[WHAT YOU NEED TO DO]
Below are entries. Copy exactly the lines running from the line that holds "А вишь у уфимской" to the line that holds "metroviários de alta capacidade.", with both ends included.

[DATA FOR REVIEW]
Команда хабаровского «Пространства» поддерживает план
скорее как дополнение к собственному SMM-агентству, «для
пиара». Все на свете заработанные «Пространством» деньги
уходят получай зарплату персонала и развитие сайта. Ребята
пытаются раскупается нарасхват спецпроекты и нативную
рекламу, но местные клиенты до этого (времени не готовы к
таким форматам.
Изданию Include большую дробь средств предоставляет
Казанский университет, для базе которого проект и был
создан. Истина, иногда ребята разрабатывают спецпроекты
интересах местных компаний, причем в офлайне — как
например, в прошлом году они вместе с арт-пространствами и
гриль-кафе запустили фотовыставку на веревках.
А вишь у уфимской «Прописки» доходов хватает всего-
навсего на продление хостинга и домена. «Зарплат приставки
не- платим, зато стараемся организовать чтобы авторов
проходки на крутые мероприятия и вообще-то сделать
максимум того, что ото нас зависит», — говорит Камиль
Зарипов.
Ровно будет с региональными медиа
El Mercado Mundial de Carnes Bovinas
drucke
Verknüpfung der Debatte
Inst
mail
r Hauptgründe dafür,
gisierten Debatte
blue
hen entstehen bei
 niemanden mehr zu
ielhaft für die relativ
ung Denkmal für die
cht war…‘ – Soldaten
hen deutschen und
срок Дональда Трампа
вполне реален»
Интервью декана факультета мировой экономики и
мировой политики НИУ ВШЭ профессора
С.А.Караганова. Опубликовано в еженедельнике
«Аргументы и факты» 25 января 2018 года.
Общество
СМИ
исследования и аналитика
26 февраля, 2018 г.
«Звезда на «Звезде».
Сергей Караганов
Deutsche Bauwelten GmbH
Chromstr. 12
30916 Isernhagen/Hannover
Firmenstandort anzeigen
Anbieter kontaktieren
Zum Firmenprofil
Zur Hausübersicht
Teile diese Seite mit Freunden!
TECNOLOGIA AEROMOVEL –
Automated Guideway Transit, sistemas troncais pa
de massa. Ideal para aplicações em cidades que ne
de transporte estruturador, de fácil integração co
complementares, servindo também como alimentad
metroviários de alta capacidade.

...

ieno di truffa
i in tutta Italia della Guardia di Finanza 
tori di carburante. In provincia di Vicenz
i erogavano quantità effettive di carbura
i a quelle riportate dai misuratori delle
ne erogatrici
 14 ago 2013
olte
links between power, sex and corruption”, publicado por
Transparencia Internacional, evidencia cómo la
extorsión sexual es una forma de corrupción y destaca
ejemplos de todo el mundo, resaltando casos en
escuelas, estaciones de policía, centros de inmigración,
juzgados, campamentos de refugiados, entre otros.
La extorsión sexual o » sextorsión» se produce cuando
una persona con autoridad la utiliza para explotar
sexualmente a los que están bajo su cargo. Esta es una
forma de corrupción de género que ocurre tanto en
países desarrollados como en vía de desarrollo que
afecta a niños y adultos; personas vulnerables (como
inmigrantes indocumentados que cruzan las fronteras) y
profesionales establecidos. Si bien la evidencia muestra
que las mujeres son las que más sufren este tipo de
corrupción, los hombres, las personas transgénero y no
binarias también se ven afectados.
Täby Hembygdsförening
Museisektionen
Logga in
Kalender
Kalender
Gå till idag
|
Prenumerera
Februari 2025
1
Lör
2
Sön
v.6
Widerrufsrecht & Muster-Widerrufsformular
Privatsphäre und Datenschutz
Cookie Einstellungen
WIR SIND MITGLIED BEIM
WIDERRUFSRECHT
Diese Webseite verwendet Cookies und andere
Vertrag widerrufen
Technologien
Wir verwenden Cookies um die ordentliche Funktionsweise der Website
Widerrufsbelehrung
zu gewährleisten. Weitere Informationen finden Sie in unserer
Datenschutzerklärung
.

[OUTPUT OF THE TASK]
А вишь у уфимской «Прописки» доходов хватает всего-
навсего на продление хостинга и домена. «Зарплат приставки
не- платим, зато стараемся организовать чтобы авторов
проходки на крутые мероприятия и вообще-то сделать
максимум того, что ото нас зависит», — говорит Камиль
Зарипов.
Ровно будет с региональными медиа
El Mercado Mundial de Carnes Bovinas
drucke
Verknüpfung der Debatte
Inst
mail
r Hauptgründe dafür,
gisierten Debatte
blue
hen entstehen bei
 niemanden mehr zu
ielhaft für die relativ
ung Denkmal für die
cht war…‘ – Soldaten
hen deutschen und
срок Дональда Трампа
вполне реален»
Интервью декана факультета мировой экономики и
мировой политики НИУ ВШЭ профессора
С.А.Караганова. Опубликовано в еженедельнике
«Аргументы и факты» 25 января 2018 года.
Общество
СМИ
исследования и аналитика
26 февраля, 2018 г.
«Звезда на «Звезде».
Сергей Караганов
Deutsche Bauwelten GmbH
Chromstr. 12
30916 Isernhagen/Hannover
Firmenstandort anzeigen
Anbieter kontaktieren
Zum Firmenprofil
Zur Hausübersicht
Teile diese Seite mit Freunden!
TECNOLOGIA AEROMOVEL –
Automated Guideway Transit, sistemas troncais pa
de massa. Ideal para aplicações em cidades que ne
de transporte estruturador, de fácil integração co
complementares, servindo também como alimentad
metroviários de alta capacidade.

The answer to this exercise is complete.